Requirement:
Would you please output the lines from the one holding "Cách để đảm" to the end of the entries, exactly and with no others?

Saved entries:

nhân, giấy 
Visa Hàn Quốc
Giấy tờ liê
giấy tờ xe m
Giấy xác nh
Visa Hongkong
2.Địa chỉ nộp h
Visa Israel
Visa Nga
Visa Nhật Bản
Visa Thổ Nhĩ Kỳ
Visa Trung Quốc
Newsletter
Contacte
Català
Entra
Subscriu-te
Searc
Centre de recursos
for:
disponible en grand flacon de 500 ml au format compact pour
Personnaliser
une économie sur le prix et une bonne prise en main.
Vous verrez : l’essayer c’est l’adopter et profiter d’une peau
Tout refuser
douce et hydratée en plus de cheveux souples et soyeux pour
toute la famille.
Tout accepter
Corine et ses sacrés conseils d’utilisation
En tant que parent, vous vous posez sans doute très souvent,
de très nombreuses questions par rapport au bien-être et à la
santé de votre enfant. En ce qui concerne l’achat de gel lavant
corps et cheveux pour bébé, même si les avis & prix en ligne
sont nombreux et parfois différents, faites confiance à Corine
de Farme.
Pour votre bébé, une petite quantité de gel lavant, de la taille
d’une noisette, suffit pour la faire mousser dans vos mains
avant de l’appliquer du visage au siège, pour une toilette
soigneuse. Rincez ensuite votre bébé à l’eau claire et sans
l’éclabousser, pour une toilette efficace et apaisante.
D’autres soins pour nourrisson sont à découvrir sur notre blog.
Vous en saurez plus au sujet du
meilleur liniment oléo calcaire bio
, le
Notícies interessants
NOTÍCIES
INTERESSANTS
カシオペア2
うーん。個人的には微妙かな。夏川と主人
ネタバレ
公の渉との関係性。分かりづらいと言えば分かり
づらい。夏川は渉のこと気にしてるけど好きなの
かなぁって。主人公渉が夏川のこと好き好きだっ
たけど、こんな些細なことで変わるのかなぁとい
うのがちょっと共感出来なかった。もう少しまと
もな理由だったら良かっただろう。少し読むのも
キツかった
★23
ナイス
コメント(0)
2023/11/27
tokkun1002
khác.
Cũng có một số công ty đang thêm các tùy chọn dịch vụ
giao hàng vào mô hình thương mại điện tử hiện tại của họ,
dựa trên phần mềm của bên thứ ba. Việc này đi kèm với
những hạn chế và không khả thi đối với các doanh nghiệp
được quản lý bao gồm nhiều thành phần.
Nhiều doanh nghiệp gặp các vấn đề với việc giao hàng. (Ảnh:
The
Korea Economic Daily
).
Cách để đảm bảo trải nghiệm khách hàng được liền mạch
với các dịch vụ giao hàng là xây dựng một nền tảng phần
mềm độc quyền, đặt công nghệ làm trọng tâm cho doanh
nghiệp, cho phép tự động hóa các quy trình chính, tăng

Answer box:
Cách để đảm bảo trải nghiệm khách hàng được liền mạch
với các dịch vụ giao hàng là xây dựng một nền tảng phần
mềm độc quyền, đặt công nghệ làm trọng tâm cho doanh
nghiệp, cho phép tự động hóa các quy trình chính, tăng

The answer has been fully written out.